Records from a collection:
....................

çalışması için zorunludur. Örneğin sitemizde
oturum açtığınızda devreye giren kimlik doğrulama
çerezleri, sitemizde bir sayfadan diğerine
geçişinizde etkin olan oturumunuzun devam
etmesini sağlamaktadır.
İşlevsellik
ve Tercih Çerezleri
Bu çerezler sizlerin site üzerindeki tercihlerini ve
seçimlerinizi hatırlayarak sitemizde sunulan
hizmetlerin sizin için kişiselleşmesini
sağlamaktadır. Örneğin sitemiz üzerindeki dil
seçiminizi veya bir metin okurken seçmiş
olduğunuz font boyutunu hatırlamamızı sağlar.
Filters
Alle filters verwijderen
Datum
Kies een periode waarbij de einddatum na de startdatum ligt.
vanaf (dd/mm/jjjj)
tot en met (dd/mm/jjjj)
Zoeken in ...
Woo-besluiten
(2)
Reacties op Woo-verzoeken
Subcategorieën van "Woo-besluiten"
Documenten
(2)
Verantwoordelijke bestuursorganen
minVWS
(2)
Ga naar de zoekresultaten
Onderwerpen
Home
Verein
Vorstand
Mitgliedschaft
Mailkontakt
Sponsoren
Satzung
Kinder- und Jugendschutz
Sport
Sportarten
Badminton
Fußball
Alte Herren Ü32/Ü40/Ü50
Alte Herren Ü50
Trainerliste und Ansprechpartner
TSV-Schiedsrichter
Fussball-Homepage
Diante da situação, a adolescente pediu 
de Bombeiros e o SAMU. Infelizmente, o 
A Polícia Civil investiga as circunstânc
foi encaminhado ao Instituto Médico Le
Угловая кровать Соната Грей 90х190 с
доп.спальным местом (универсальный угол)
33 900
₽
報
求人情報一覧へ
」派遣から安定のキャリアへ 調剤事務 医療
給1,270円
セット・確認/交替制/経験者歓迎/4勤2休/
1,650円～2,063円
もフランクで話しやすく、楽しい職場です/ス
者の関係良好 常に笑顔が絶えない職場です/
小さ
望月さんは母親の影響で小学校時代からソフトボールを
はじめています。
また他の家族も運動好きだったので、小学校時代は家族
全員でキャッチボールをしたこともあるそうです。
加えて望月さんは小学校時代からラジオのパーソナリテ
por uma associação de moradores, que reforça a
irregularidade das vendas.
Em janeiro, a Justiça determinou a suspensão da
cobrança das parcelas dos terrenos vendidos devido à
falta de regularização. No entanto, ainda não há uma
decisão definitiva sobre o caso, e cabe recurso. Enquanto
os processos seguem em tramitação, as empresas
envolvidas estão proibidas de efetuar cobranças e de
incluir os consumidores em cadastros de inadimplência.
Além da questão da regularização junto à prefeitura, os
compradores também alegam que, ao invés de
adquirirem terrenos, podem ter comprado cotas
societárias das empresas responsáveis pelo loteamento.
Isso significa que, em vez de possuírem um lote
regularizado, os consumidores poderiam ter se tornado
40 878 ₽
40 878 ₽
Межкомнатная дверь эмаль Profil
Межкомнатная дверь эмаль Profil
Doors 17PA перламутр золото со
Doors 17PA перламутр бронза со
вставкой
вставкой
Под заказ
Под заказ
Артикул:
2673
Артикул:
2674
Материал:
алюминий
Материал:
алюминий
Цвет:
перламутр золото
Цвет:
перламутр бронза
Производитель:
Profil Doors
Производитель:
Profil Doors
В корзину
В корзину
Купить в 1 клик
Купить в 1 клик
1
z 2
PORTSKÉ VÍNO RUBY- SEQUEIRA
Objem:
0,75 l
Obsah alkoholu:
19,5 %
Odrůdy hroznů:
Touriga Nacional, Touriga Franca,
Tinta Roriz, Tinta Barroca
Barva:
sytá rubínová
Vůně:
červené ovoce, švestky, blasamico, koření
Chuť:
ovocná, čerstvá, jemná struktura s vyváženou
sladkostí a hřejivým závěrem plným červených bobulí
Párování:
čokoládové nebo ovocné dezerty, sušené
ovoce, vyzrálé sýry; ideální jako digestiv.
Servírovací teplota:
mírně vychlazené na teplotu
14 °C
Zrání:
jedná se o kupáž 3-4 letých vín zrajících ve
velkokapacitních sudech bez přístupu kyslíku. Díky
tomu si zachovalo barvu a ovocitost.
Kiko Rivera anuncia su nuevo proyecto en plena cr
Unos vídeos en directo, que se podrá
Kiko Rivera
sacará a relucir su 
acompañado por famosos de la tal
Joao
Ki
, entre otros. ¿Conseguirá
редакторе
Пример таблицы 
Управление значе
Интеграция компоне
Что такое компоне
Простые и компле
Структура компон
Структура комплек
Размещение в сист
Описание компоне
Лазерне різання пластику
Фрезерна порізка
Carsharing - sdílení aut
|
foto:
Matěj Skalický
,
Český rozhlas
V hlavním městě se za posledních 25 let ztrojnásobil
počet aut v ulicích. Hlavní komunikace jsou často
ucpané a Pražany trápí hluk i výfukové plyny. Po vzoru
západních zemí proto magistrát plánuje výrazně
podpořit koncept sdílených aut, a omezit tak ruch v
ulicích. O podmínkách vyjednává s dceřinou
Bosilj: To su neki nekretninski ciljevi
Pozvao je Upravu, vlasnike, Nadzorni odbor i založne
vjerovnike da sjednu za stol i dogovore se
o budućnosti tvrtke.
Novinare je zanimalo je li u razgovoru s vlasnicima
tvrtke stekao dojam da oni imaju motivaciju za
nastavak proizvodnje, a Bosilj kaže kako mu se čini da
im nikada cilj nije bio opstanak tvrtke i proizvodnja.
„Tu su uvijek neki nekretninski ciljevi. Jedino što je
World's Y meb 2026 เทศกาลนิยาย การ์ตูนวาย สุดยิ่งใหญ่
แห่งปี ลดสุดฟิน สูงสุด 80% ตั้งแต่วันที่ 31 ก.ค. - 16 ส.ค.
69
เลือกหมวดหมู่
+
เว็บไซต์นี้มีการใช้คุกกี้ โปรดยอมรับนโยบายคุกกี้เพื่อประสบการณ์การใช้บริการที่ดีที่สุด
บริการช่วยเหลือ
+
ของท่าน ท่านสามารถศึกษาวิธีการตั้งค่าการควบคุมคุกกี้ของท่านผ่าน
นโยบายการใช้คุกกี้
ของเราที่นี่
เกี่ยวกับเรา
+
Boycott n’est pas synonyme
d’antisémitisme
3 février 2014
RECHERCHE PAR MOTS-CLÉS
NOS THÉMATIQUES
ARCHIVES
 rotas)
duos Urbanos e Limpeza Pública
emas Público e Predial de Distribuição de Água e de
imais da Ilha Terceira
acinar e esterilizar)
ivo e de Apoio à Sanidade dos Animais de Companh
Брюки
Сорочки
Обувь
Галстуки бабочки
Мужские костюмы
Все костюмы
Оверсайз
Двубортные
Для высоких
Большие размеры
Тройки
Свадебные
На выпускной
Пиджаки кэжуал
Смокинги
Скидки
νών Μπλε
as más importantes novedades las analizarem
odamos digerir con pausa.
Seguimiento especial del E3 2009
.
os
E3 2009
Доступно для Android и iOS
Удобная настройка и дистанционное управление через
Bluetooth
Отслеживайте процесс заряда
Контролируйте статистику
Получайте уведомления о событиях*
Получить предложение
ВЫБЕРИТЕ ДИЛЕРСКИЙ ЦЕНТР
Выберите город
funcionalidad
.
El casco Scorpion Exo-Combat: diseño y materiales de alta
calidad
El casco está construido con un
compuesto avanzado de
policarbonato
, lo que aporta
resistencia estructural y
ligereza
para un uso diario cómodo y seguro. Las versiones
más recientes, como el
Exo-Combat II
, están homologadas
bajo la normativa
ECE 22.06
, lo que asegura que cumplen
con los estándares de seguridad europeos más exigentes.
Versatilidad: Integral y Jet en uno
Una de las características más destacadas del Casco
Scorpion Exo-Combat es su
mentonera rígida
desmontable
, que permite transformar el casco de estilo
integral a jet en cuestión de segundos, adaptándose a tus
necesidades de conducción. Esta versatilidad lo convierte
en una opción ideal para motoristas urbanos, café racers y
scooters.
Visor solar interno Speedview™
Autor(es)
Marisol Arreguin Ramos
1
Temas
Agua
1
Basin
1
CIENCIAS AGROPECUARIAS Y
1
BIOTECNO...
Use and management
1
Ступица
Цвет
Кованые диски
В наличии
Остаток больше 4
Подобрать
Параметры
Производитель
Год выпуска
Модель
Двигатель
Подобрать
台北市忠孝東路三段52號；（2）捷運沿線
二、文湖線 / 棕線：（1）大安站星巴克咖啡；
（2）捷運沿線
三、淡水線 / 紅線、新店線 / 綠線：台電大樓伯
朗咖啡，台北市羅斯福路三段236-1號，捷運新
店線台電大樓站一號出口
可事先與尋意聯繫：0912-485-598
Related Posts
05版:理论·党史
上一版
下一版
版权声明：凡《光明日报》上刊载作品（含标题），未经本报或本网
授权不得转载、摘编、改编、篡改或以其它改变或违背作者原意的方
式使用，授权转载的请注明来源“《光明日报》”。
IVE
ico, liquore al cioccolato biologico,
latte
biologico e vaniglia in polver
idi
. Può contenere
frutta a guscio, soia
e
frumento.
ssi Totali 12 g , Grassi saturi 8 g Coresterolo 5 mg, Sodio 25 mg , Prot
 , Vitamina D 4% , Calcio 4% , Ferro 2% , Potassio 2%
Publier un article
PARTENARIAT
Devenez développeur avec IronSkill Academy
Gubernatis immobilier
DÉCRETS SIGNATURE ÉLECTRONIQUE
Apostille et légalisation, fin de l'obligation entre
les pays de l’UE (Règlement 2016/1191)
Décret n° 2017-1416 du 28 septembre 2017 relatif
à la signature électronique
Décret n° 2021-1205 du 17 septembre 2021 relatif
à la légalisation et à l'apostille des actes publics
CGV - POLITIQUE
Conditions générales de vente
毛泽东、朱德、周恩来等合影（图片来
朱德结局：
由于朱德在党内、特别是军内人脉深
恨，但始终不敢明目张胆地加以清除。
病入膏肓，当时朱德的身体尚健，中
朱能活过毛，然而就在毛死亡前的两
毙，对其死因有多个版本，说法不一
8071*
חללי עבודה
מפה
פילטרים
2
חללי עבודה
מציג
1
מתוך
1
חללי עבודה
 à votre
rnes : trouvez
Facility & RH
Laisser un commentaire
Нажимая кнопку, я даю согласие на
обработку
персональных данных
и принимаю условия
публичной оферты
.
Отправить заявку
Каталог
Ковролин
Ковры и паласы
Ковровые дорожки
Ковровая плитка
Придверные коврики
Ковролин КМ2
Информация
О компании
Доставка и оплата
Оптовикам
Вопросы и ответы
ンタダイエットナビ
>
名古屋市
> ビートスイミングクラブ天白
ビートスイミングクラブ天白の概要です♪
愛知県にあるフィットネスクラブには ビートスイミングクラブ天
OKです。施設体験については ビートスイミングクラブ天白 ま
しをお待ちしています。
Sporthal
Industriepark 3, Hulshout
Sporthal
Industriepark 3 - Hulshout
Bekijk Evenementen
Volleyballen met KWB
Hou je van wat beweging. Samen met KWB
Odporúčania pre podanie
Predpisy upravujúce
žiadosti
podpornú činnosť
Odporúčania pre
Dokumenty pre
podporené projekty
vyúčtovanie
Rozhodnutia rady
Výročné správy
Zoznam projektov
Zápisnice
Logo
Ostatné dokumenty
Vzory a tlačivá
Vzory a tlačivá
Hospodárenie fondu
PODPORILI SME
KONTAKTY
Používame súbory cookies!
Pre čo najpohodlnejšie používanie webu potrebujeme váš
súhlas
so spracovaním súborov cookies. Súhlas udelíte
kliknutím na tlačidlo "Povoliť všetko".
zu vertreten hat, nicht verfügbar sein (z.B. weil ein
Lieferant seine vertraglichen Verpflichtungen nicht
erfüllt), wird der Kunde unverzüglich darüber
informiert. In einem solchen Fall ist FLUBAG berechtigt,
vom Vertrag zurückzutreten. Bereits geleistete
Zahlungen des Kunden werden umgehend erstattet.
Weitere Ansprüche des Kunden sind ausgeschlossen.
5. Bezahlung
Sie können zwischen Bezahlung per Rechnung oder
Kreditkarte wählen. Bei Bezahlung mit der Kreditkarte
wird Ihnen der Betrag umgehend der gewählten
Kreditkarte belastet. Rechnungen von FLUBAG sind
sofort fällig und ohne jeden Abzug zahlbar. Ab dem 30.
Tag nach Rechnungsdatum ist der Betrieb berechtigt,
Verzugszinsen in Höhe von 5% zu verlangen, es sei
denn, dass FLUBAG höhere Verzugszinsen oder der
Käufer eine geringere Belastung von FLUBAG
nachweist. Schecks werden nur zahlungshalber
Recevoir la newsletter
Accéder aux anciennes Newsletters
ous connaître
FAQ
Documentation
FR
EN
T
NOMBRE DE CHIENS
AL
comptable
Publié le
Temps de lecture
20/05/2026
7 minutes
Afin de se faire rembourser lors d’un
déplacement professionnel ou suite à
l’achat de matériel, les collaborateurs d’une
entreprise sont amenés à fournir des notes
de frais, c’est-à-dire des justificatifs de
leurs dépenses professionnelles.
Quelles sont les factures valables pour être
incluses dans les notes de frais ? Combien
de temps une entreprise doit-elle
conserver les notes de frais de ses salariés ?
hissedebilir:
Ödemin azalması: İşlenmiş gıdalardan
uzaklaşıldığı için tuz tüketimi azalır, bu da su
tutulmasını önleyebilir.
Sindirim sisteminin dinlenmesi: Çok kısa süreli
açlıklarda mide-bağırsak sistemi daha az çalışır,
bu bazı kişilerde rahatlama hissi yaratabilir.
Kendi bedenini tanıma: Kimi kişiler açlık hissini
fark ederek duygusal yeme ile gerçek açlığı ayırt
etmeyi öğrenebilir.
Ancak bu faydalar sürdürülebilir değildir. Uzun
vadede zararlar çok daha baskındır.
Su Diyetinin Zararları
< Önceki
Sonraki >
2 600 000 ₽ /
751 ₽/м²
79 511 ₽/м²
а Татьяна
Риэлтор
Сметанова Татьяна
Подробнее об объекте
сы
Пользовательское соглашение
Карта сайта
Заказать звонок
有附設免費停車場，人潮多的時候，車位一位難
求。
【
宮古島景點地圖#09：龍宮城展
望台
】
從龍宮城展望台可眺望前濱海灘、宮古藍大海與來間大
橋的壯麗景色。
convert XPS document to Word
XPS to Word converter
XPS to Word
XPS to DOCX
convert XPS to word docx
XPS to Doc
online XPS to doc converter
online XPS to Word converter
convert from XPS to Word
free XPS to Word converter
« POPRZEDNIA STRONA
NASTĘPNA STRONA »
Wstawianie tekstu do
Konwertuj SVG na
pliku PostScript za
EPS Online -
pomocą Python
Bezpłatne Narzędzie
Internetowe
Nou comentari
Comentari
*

....................

Every line in the data above that includes the word "entreprise" should be copied.

Response box:
entreprise sont amenés à fournir des notes
de temps une entreprise doit-elle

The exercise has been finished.